Betriebsverfassungsgesetz BetrVG

Ziel des BetrVG ist es, dem Betrieb als der in der Wirtschaft vorherrschenden Organisationseinheit eine Ordnung zu geben, in der die berechtigten Belange der Arbeitnehmer und die wirtschaftliche Entscheidungsfreiheit des Unternehmers sowie sein berechtigtes Interesse an geregelten Betriebsabläufen in einem gesunden Gleichgewicht zueinander stehen.

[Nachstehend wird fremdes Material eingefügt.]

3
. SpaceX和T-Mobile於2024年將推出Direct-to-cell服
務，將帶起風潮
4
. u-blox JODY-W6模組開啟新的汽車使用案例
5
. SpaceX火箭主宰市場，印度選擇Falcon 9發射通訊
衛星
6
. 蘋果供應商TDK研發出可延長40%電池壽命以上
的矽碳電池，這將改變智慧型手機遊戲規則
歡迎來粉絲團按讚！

Entgegen einer Forderung der Gewerkschaften wurde bei der letzten Reform des BetrVG darauf verzichtet, einen Zwang zur Errichtung von Betriebsräten vorzuschreiben. Der Gesetzgeber wünscht zwar die Errichtung von Betriebsräten in möglichst vielen Betrieben, die zwangsweise Einrichtung von Betriebsräten gegen den Willen der Arbeitnehmer, insbesondere in Klein- und Kleinstbetrieben, wurde dennoch als nicht zuträglich erachtet.

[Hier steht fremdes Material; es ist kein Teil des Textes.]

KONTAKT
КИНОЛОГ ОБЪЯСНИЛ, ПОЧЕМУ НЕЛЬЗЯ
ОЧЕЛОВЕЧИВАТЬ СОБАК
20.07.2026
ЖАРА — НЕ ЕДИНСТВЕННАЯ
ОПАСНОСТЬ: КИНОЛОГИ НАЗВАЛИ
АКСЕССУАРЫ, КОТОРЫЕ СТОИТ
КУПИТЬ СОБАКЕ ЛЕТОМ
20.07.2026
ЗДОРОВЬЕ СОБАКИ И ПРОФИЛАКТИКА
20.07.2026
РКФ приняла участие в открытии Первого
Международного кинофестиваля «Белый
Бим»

Grundsatz der Vertrauensvollen Zusammenarbeit

Der tragende Grundsatz der Betriebsverfassung ist die in § 2 Abs. 1 BetrVG normierte vertrauensvolle Zusammenarbeit (Kooperationsgebot). Arbeitgeber und Betriebsrat haben dabei gemeinsam mit den im Betrieb vertretenen Gewerkschaften und den Arbeitgebervereinigungen zum Wohl des Betriebes und der Arbeitnehmer zusammen zu wirken.

Vor diesem Hintergrund soll die Zusammenarbeit von Ehrlichkeit und Offenheit geprägt sein. Beide Seite sind zur gegenseitigen Rücksichtnahme und zur Einhaltung und Achtung der Gesetze, Vorschriften etc. verpflichtet.

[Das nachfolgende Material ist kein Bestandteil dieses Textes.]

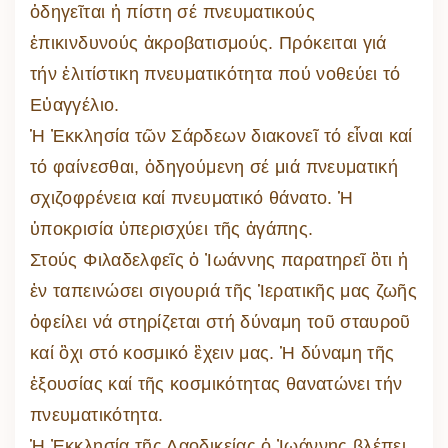
ὁδηγεῖται ἡ πίστη σέ πνευματικούς
ἐπικινδυνούς ἀκροβατισμούς. Πρόκειται γιά
τήν ἐλιτίστικη πνευματικότητα πού νοθεύει τό
Εὐαγγέλιο.
Ἡ Ἐκκλησία τῶν Σάρδεων διακονεῖ τό εἶναι καί
τό φαίνεσθαι, ὁδηγούμενη σέ μιά πνευματική
σχιζοφρένεια καί πνευματικό θάνατο. Ἡ
ὑποκρισία ὑπερισχύει τῆς ἀγάπης.
Στούς Φιλαδελφεῖς ὁ Ἰωάννης παρατηρεῖ ὃτι ἡ
ἐν ταπεινώσει σιγουριά τῆς Ἱερατικῆς μας ζωῆς
ὀφείλει νά στηρίζεται στή δύναμη τοῦ σταυροῦ
καί ὂχι στό κοσμικό ἒχειν μας. Ἡ δύναμη τῆς
ἐξουσίας καί τῆς κοσμικότητας θανατώνει τήν
πνευματικότητα.
Ἡ Ἐκκλησία τῆς Λαοδικείας ὁ Ἰωάννης βλέπει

Stellung der Gewerkschaften und Vereinigungen der Arbeitgeber

Arbeitgeber und Betriebsrat arbeiten unter Beachtung der geltenden Tarifverträge vertrauensvoll und im Zusammenwirken mit den im Betrieb vertretenen Gewerkschaften und Arbeitgebervereinigungen zum Wohl der Arbeitnehmer und des Betriebs zusammen.

Zur Wahrnehmung der in diesem Gesetz genannten Aufgaben und Befugnisse der im Betrieb vertretenen Gewerkschaften ist deren Beauftragten nach Unterrichtung des Arbeitgebers oder seines Vertreters Zugang zum Betrieb zu gewähren, soweit dem nicht unumgängliche Notwendigkeiten des Betriebsablaufs, zwingende Sicherheitsvorschriften oder der Schutz von Betriebsgeheimnissen entgegenstehen.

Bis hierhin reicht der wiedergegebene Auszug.